How to Still Train Hard After an All Nighter
Table of Contents
Bad Night Sleep: Take this Supplement the Next Day
by: Robbie Durand
Caffeine is just about the most important supplement a person can take to enhance performance. A review paper published in the Journal of Applied Physiology, Nutrition and Metabolism concluded that taking a moderate dose of caffeine (~3mg/kg of body weight, or about 240 mg for a 175 pound person) can enhance performance across a wide range of sports and activities ranging from endurance exercise (i.e. running), team sports and high intensity workouts like interval cardio and strength training. Caffeine works to increase alertness thru many different mechanisms but caffeine works by blocking the adenosine receptor. Adenosine is a inhibitory substance in the brain that normally binds to adenosine receptors and acts as a natural sedative. In contrast, caffeine binds to adenosine receptors, thus blocking (i.e. antagonizing) adenosine’s effect and leading to increased neural activity and stimulation.
Many times due to the stresses of life, one may not be able to get a good night sleep, but sleep deprivation can definitely affect your performance the next day. With sleep deprivation comes slowed responses that influence speed and accuracy.
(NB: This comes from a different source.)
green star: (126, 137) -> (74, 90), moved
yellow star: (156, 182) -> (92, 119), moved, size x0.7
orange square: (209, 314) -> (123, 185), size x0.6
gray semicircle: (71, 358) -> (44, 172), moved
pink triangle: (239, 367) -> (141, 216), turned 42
In fact, prolonged sleep deprivation is comparable to “legal drunkenness”. Sleep loss appears to be more detrimental to the effect on anaerobic performance appears to become more apparent after several nights of restricted sleep. This was demonstrated in a study of the effect of partial sleep loss (3 hours of sleep per night for 3 consecutive nights) on muscle strength. In this study, there was a decrease in maximal bench press, leg press, and deadlift, but not maximal bicep curl. Researchers recently reported in the Journal of Biological Rhythm Research that caffeine can save your performance the next day if you miss out on a good nights sleep.
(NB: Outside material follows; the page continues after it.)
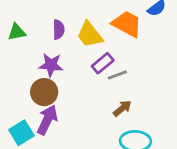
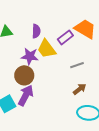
yellow trapezoid: (90, 35) -> (47, 49), moved
purple rectangle: (103, 63) -> (65, 37), moved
Researchers evaluated the effects of caffeine ingestion and partial sleep deprivation at the end of night on cognitive and physical performance. In randomised order, fourteen football players completed four test sessions at 08:00 h: after placebo or 3 mg·kg−1 of caffeine ingestion during a reference night, RN (bed time: from 10:30 pm to 07:00 am) or a night of partial sleep deprivation, (bed time: from 10:30 pm to 03:00 am). During each test session, participants assessed vigilance and reaction times and performed a series of tests: cancelation test, squat jumps (SJ), and the 30-s Wingate test (for the measurement of peak power and mean power). During the normal night sleep, results showed that peak power, squat jump, and vigilance increased after caffeine ingestion in comparison with placebo. Moreover, both simple and choice reactions were significantly better after caffeine ingestion in comparison with placebo ingestion. Results showed that reaction time, vigilance, and SJ were affected by partial sleep deprivation, even though peak power, and squat jump were not affected, the following day at 08:00 h. During the partial sleep deprivation condition, peak power, PM, squat jump, and vigilance were significantly higher after caffeine ingestion in comparison with placebo ingestion. However, both simple and choice reaction times were significantly poorer during partial sleep deprivation in comparison with athletes that got adequate sleep. Therefore, ingesting caffeine is an effective strategy to maintain physical and cognitive performances after partial sleep deprivation.
Souissi, Makram, et al. “Morning caffeine ingestion increases cognitive function and short-term maximal performance in footballer players after partial sleep deprivation.” Biological Rhythm Research just-accepted (2015): 1-28.